Return copies of the lines below that mention "stato".

# Records excerpted from a collection

----

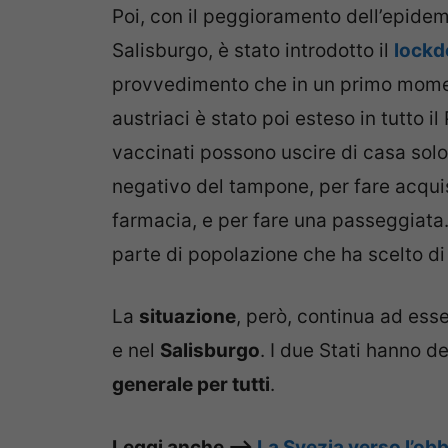
Poi, con il peggioramento dell’epidemi
Salisburgo, è stato introdotto il
lockd
provvedimento che in un primo moment
austriaci è stato poi esteso in tutto i
vaccinati possono uscire di casa solo 
negativo del tampone, per fare acquis
farmacia, e per fare una passeggiata.
parte di popolazione che ha scelto di
La
situazione
, però, continua ad ess
e nel
Salisburgo
. I due Stati hanno d
generale per tutti
.
Leggi anche –>
La Svezia verso l’obb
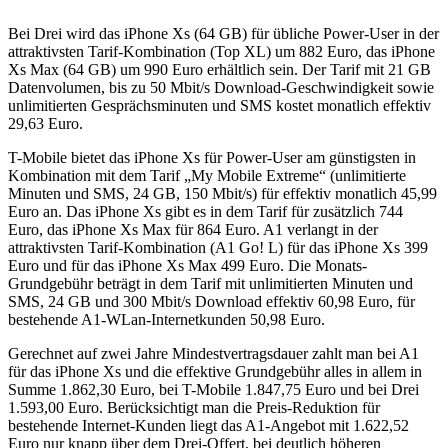
Bei Drei wird das iPhone Xs (64 GB) für übliche Power-User in der
attraktivsten Tarif-Kombination (Top XL) um 882 Euro, das iPhone
Xs Max (64 GB) um 990 Euro erhältlich sein. Der Tarif mit 21 GB
Datenvolumen, bis zu 50 Mbit/s Download-Geschwindigkeit sowie
unlimitierten Gesprächsminuten und SMS kostet monatlich effektiv
29,63 Euro.
T-Mobile bietet das iPhone Xs für Power-User am günstigsten in
Kombination mit dem Tarif „My Mobile Extreme“ (unlimitierte
Minuten und SMS, 24 GB, 150 Mbit/s) für effektiv monatlich 45,99
Euro an. Das iPhone Xs gibt es in dem Tarif für zusätzlich 744
Euro, das iPhone Xs Max für 864 Euro. A1 verlangt in der
attraktivsten Tarif-Kombination (A1 Go! L) für das iPhone Xs 399
Euro und für das iPhone Xs Max 499 Euro. Die Monats-
Grundgebühr beträgt in dem Tarif mit unlimitierten Minuten und
SMS, 24 GB und 300 Mbit/s Download effektiv 60,98 Euro, für
bestehende A1-WLan-Internetkunden 50,98 Euro.
Gerechnet auf zwei Jahre Mindestvertragsdauer zahlt man bei A1
für das iPhone Xs und die effektive Grundgebühr alles in allem in
Summe 1.862,30 Euro, bei T-Mobile 1.847,75 Euro und bei Drei
1.593,00 Euro. Berücksichtigt man die Preis-Reduktion für
bestehende Internet-Kunden liegt das A1-Angebot mit 1.622,52
Euro nur knapp über dem Drei-Offert, bei deutlich höheren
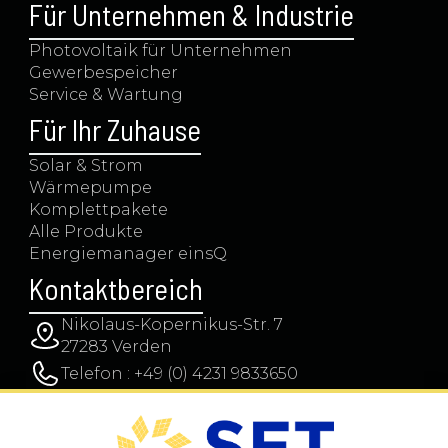
Für Unternehmen & Industrie
Photovoltaik für Unternehmen
Gewerbespeicher
Service & Wartung
Für Ihr Zuhause
Solar & Strom
Wärmepumpe
Komplettpakete
Alle Produkte
Energiemanager einsQ
Kontaktbereich
Nikolaus-Kopernikus-Str. 7
27283 Verden
Telefon : +49 (0) 4231 9833650
E-mail : info@schmidtleinweb.de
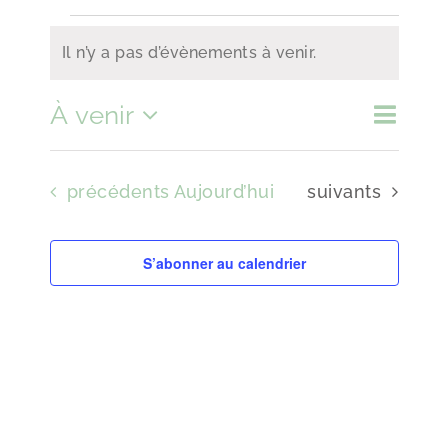
Évènements
Il n’y a pas d’évènements à venir.
Notice
À venir
Naviga
Recher
Liste
Recherche
de
Sélectionnez
et
vues
navigat
Évènements
Évènements
précédents
Aujourd’hui
suivants
une
de
Évène
vues
date.
S’abonner au calendrier
Évènem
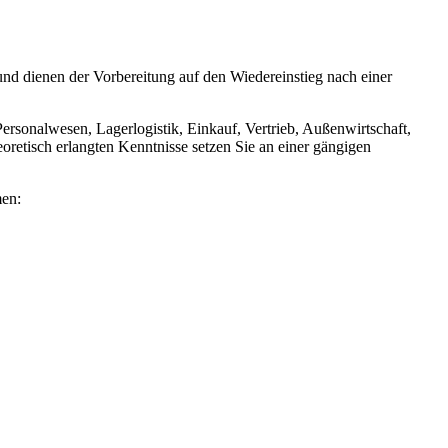
und dienen der Vorbereitung auf den Wiedereinstieg nach einer
rsonalwesen, Lagerlogistik, Einkauf, Vertrieb, Außenwirtschaft,
etisch erlangten Kenntnisse setzen Sie an einer gängigen
men:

----

# PROBLEM SOLUTION
Salisburgo, è stato introdotto il
austriaci è stato poi esteso in tutto i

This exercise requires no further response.